__Problem to solve__.
Starting with the line that contains "Text und Bildquellen des Vortrags von" and ending with the last line of the entries, repeat exactly those lines and nothing else, pictures excluded.

__Page-level text extractions__.
==========

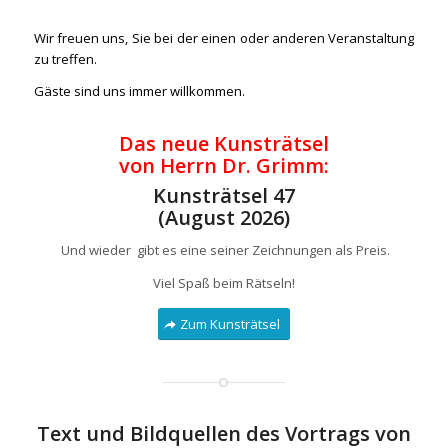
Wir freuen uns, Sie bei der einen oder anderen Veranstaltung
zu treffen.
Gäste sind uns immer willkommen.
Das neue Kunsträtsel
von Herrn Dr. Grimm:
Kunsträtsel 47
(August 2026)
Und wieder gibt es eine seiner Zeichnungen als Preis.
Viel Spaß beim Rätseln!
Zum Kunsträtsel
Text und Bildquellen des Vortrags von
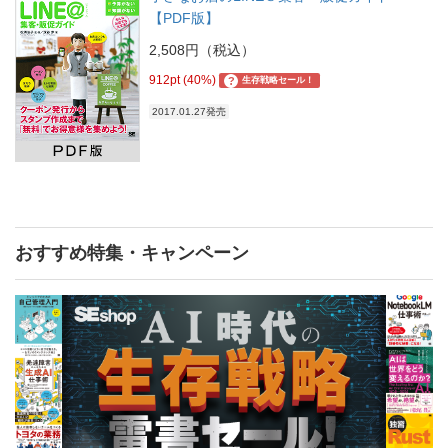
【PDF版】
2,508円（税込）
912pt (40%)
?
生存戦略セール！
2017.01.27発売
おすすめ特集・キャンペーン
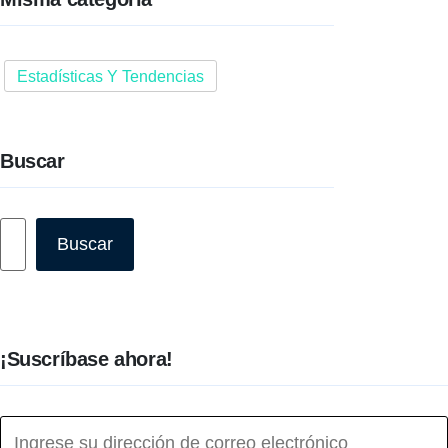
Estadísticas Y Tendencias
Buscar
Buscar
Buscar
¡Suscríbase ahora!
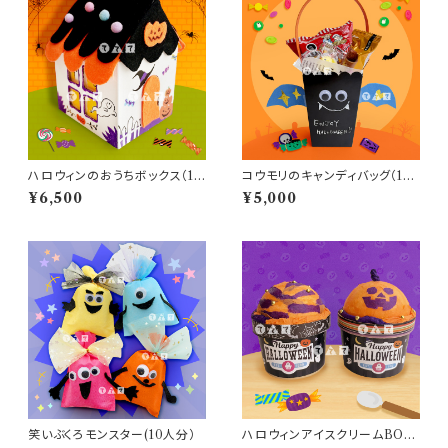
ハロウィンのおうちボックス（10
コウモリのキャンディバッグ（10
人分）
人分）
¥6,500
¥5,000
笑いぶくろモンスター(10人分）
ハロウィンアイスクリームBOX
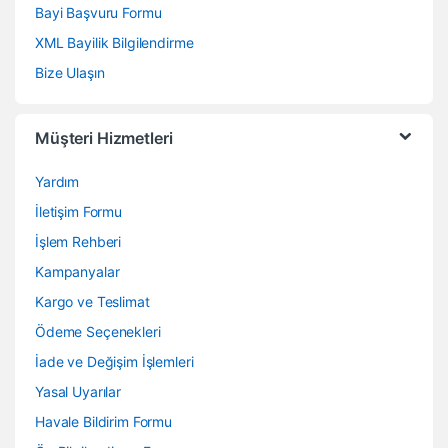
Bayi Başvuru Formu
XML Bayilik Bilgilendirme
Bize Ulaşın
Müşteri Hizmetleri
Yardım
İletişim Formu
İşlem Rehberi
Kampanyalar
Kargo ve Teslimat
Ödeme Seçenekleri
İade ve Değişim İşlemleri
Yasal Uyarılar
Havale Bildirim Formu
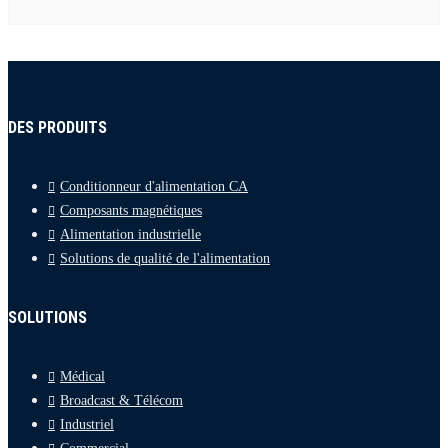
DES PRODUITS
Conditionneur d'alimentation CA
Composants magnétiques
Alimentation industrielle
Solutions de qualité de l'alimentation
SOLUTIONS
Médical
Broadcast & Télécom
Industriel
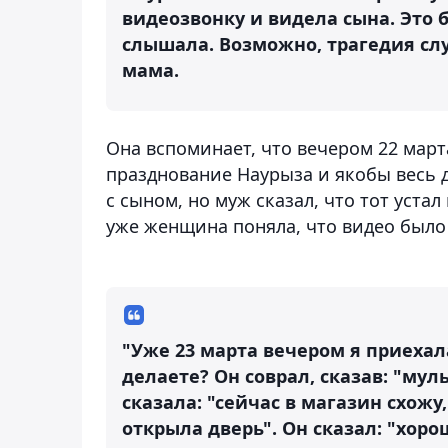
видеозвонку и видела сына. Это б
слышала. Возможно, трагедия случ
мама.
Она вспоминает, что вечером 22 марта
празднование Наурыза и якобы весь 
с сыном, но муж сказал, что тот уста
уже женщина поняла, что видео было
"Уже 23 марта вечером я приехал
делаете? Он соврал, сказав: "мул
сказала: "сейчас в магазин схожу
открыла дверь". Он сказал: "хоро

==========

__Solution to the exercise__.
Text und Bildquellen des Vortrags von
【PDF版】
2,508円（税込）
912pt (40%)
?
生存戦略セール！
2017.01.27発売
おすすめ特集・キャンペーン
Estadísticas Y Tendencias
Buscar
Buscar
Buscar
¡Suscríbase ahora!
ハロウィンのおうちボックス（10
コウモリのキャンディバッグ（10
人分）
人分）
¥6,500
¥5,000
笑いぶくろモンスター(10人分）
ハロウィンアイスクリームBOX
Bayi Başvuru Formu
XML Bayilik Bilgilendirme
Bize Ulaşın
Müşteri Hizmetleri
Yardım
İletişim Formu
İşlem Rehberi
Kampanyalar
Kargo ve Teslimat
Ödeme Seçenekleri
İade ve Değişim İşlemleri
Yasal Uyarılar
Havale Bildirim Formu
DES PRODUITS
Conditionneur d'alimentation CA
Composants magnétiques
Alimentation industrielle
Solutions de qualité de l'alimentation
SOLUTIONS
Médical
Broadcast & Télécom
Industriel
видеозвонку и видела сына. Это б
слышала. Возможно, трагедия случ
мама.
Она вспоминает, что вечером 22 марта
празднование Наурыза и якобы весь 
с сыном, но муж сказал, что тот уста
уже женщина поняла, что видео было
"Уже 23 марта вечером я приехал
делаете? Он соврал, сказав: "мул
сказала: "сейчас в магазин схожу
открыла дверь". Он сказал: "хоро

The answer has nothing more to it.